Embora lentos, os passos do velho parecem avançar em incrível velocidade ao fim daquela escura estrada que agora falta bem pouco para se acabar. Cada passo parece fazer a escuridão se acentuar, é  como se automaticamente alguma fonte de iluminação  apagasse às costas do velho, que praticamente se arrastava rumo à total escuridão. Estranhamente bem distante e em direção oposta da qual caminhava aquele velho está surgindo uma imensa luminosidade, tão intensa quanto a esperança de muitos que a recebem com euforia.

Na trajetória, aquele velho pensa e revê tantas coisas. Certamente ele lembra que foram muitas as tristezas sim, mas tiveram muitas alegrias também, afinal a vida é assim desde sempre, uma eterna contradição. Ele revia e ouvia os choros pelas mortes e as alegrias pelos nascimentos. Revia as mesas com tanta fartura que beiravam a ostentação e que certamente levariam ao desperdício. E reviu também locais em que sequer havia mesas, só havia mãos e barrigas vazias e mentes desesperadas pensando e clamando por ao menos um pedaço de pão que fosse.

Ele revia e ouvia os risos cínicos de tantos que ilicitamente enriqueceram ou continuavam a enriquecer às custas de sacrifícios dos mais pobres.  Revia e ouvia risos de honestos trabalhadores em seus empregos e também muitos risos que viraram lágrimas de desespero, seja pela perda do posto de trabalho ou pela dificuldade em conseguir nova colocação, já que havia filas e mais filas com milhões e milhões de gente desempregada  há meses ou até anos.

Reviu e ouviu choros de emoção pela eventual vitória do time do coração de alguns se misturarem sarcasticamente aos choros de decepção dos derrotados que estavam do outro lado da moeda, neste caso do outro lado da torcida. Reviu e ouviu prantos que deixaram mais do que felizes as mães e os pais que recebiam uma nova vida se misturarem aos choros de dor e desespero de tantas famílias que perderam entes queridos, muitos dos quais em plena juventude ou até criança, tragados por violência de guerras, de acidentes ou da criminalidade generalizada.

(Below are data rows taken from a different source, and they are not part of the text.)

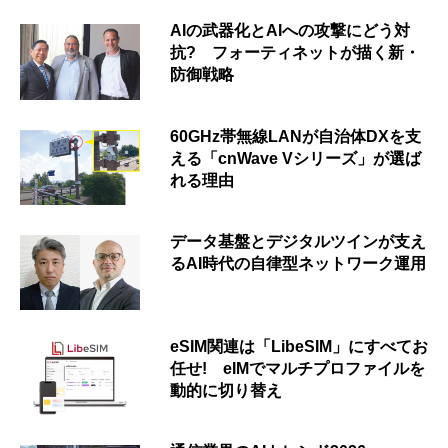
AIの武器化とAIへの攻撃にどう対
抗? フォーティネットが描く新・
防御戦略
60GHz帯無線LANが自治体DXを支
える「cnWave Vシリーズ」が選ば
れる理由
データ基盤とデジタルツインが支え
るAI時代の自律型ネットワーク運用
eSIM関連は「LibeSIM」にすべてお
任せ! eIMでマルチプロファイルを
動的に切り替え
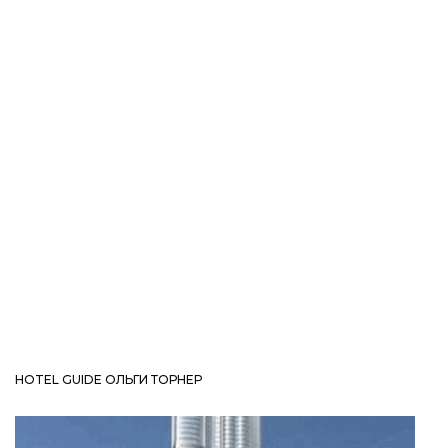
HOTEL GUIDE ОЛЬГИ ТОРНЕР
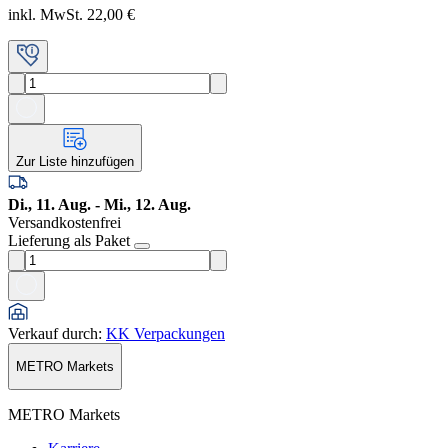
inkl. MwSt. 22,00 €
Zur Liste hinzufügen
Di., 11. Aug. - Mi., 12. Aug.
Versandkostenfrei
Lieferung als Paket
Verkauf durch
:
KK Verpackungen
METRO Markets
METRO Markets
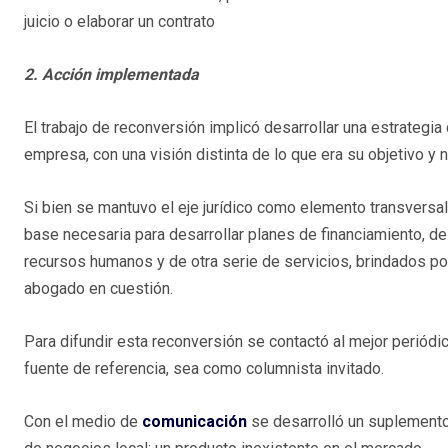
juicio o elaborar un contrato
2. Acción implementada
El trabajo de reconversión implicó desarrollar una estrateg
empresa, con una visión distinta de lo que era su objetivo y n
Si bien se mantuvo el eje jurídico como elemento transversal
base necesaria para desarrollar planes de financiamiento, de
recursos humanos y de otra serie de servicios, brindados po
abogado en cuestión.
Para difundir esta reconversión se contactó al mejor periódic
fuente de referencia, sea como columnista invitado.
Con el medio de
comunicación
se desarrolló un suplemento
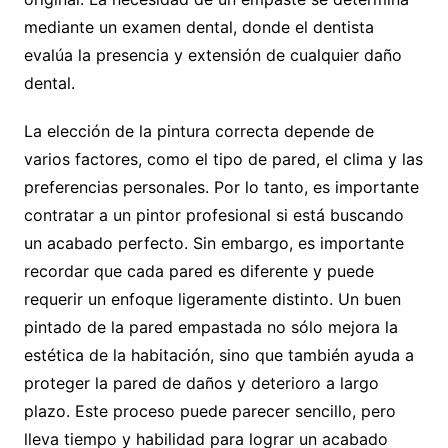
mediante un examen dental, donde el dentista
evalúa la presencia y extensión de cualquier daño
dental.
La elección de la pintura correcta depende de
varios factores, como el tipo de pared, el clima y las
preferencias personales. Por lo tanto, es importante
contratar a un pintor profesional si está buscando
un acabado perfecto. Sin embargo, es importante
recordar que cada pared es diferente y puede
requerir un enfoque ligeramente distinto. Un buen
pintado de la pared empastada no sólo mejora la
estética de la habitación, sino que también ayuda a
proteger la pared de daños y deterioro a largo
plazo. Este proceso puede parecer sencillo, pero
lleva tiempo y habilidad para lograr un acabado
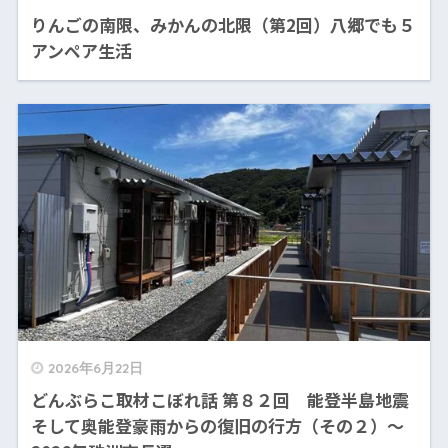
りんごの南限、みかんの北限（第2回）八郷でも５
アンペア生活
2026年6月22日
どんぶらこ取材こぼれ話 第８２回 能登半島地震
そして奥能登豪雨からの復旧の行方（その２）〜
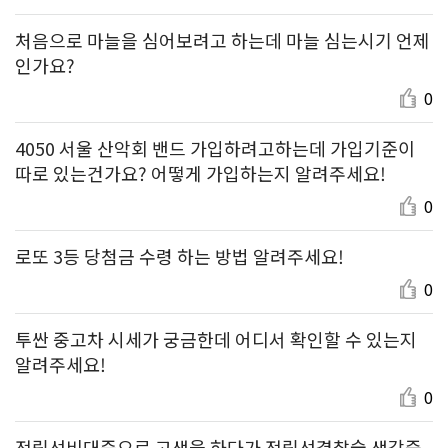
처음으로 마늘을 심어보려고 하는데 마늘 심는시기 언제
인가요?
0
4050 서울 산악회 밴드 가입하려고하는데 가입기준이
따로 있는건가요? 어떻게 가입하는지 알려주세요!
0
로또 3등 당첨금 수령 하는 방법 알려주세요!
0
투싼 중고차 시세가 궁금한데 어디서 확인할 수 있는지
알려주세요!
0
전립선비대증으로 고생을 하다가 전립선결찰술 생각중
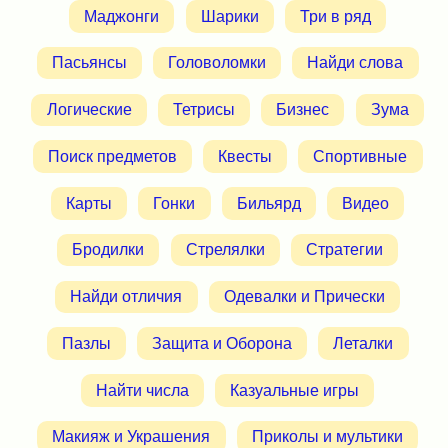
Маджонги
Шарики
Три в ряд
Пасьянсы
Головоломки
Найди слова
Логические
Тетрисы
Бизнес
Зума
Поиск предметов
Квесты
Спортивные
Карты
Гонки
Бильярд
Видео
Бродилки
Стрелялки
Стратегии
Найди отличия
Одевалки и Прически
Пазлы
Защита и Оборона
Леталки
Найти числа
Казуальные игры
Макияж и Украшения
Приколы и мультики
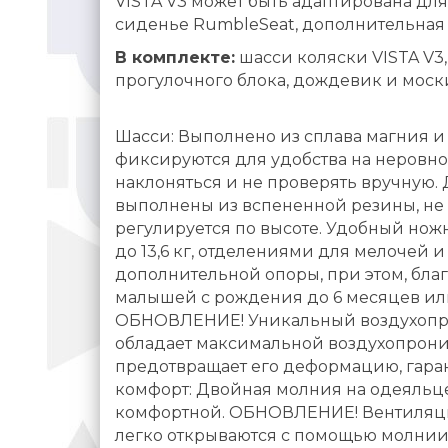
VISTA V3 может быть адаптирована дл
сиденье RumbleSeat, дополнительная 
В комплекте:
шасси коляски VISTA V3,
прогулочного блока, дождевик и моск
Шасси: Выполнено из сплава магния и
фиксируются для удобства на неровно
наклоняться и не проверять вручную. 
выполнены из вспененной резины, не 
регулируется по высоте. Удобный нож
до 13,6 кг, отделениями для мелочей
дополнительной опоры, при этом, бла
малышей с рождения до 6 месяцев или 
ОБНОВЛЕНИЕ! Уникальный воздухопрон
обладает максимальной воздухопрони
предотвращает его деформацию, гара
комфорт: Двойная молния на одеяльце
комфортной. ОБНОВЛЕНИЕ! Вентиляци
легко открываются с помощью молнии,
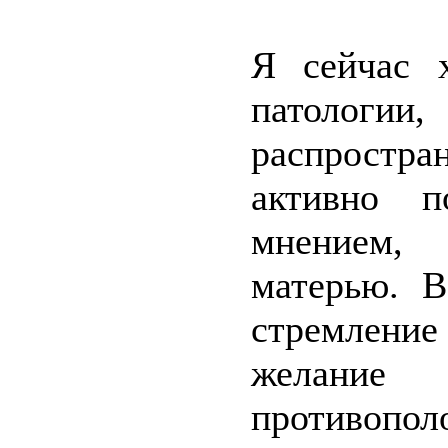
Я сейчас 
патологи
распростр
активно п
мнением,
матерью. 
стремлени
желание
противопол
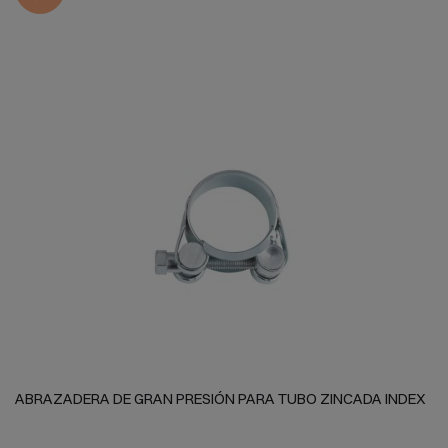
ABRAZADERA DE GRAN PRESIÓN PARA TUBO ZINCADA INDEX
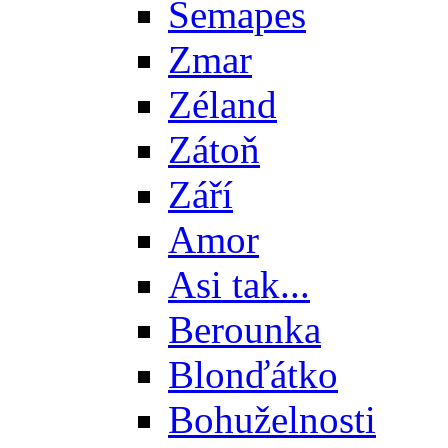
Semapes
Zmar
Zéland
Zátoň
Září
Amor
Asi tak...
Berounka
Blonďátko
Bohuželnosti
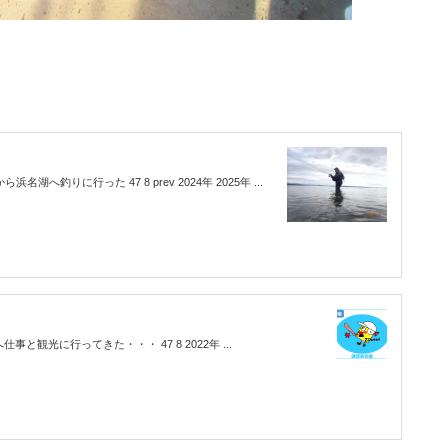
湖へ釣りに行った 47 8 prev 2024年 2025年 ...
仕事と観光に行ってきた・・・ 47 8 2022年 ...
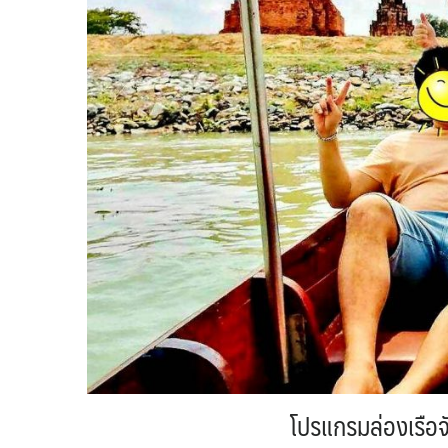
โปรแกรมล่องเรือจั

E o velho deixar cair talvez sua última lágrima de emoção ao se lembrar de mais uma criança que se esquecia da fome ao menos no momento de brincar com seu esperto cãozinho de estimação que milagrosamente salvara-se da enchente de água e lama que mais uma vez destruiu praticamente toda a comunidade onde ele morava.  Agora, aquele menino poderia até "tirar onda" com o amiguinho que dizia ter o gato mais esperto do mundo, pois o bichano certa vez escapara ileso de um incêndio no conglomerado de casebres daquela vila de esquecidos.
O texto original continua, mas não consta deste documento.